By: WISCONSIN LAW JOURNAL STAFF//November 20, 2012//
By: WISCONSIN LAW JOURNAL STAFF//November 20, 2012//
United States Court of Appeals For the Seventh Circuit
Civil
Employment – ADA — medical record confidentiality
Where an employer learned of an employee’s disability outside the context of a medical examination or inquiry, it had no duty to treat its knowledge as a confidential medical record.

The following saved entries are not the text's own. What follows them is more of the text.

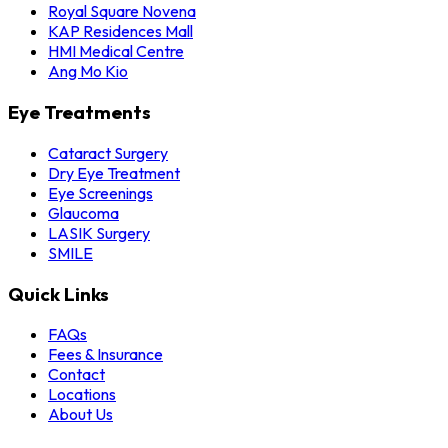
Royal Square Novena
KAP Residences Mall
HMI Medical Centre
Ang Mo Kio
Eye Treatments
Cataract Surgery
Dry Eye Treatment
Eye Screenings
Glaucoma
LASIK Surgery
SMILE
Quick Links
FAQs
Fees & Insurance
Contact
Locations
About Us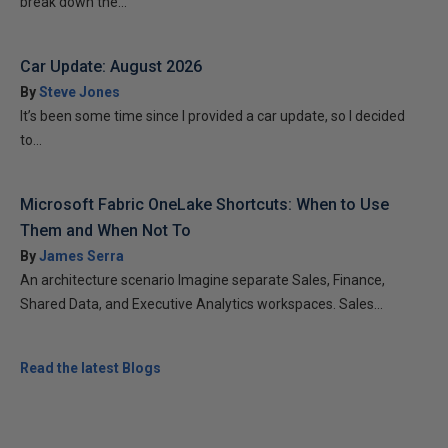
break down the...
Car Update: August 2026
By
Steve Jones
It’s been some time since I provided a car update, so I decided
to...
Microsoft Fabric OneLake Shortcuts: When to Use
Them and When Not To
By
James Serra
An architecture scenario Imagine separate Sales, Finance,
Shared Data, and Executive Analytics workspaces. Sales...
Read the latest Blogs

“[P]revious courts have required— at minimum—that the employer already knew something was wrong with the employee before initiating the interaction in order for that interaction to constitute a 42 U.S.C. § 12112(d)(4)(B) inquiry. Neither Thrivent nor Omni had any such knowledge here. There is no evidence in the record suggesting that Thrivent or Omni should have inferred that Messier’s absence on November 1, 2006 was due to a medical condition. There is no evidence in the record that Messier had been sickly during his first four months of employment. There is no evidence that Messier had experienced a headache at work during his first four months. For all Thrivent and Omni knew, Messier’s absence was just as likely due to a non-medical condition as it was due to a medical condition. Indeed, as Thrivent pointed out to the district court, ‘Messier could have had transportation problems, marital problems, weather-related problems, housing problems, criminal problems, motivational problems, a car or home accident, or perhaps he simply decided to quit his job at OMNI (which he did just a month later on December 4, 2006.)’ When Brey emailed Messier on November 1, 2006, he had no idea that Messier was ill—let alone disabled. For this reason, Brey’s email cannot be an inquiry for the purposes of 42 U.S.C. § 12112(d)(4)(B).”
Affirmed.
11-2848 EEOC v. Thrivent Financial for Lutherans
Appeal from the United States District Court for the Eastern District of Wisconsin, Greisbach, J., Tinder, J.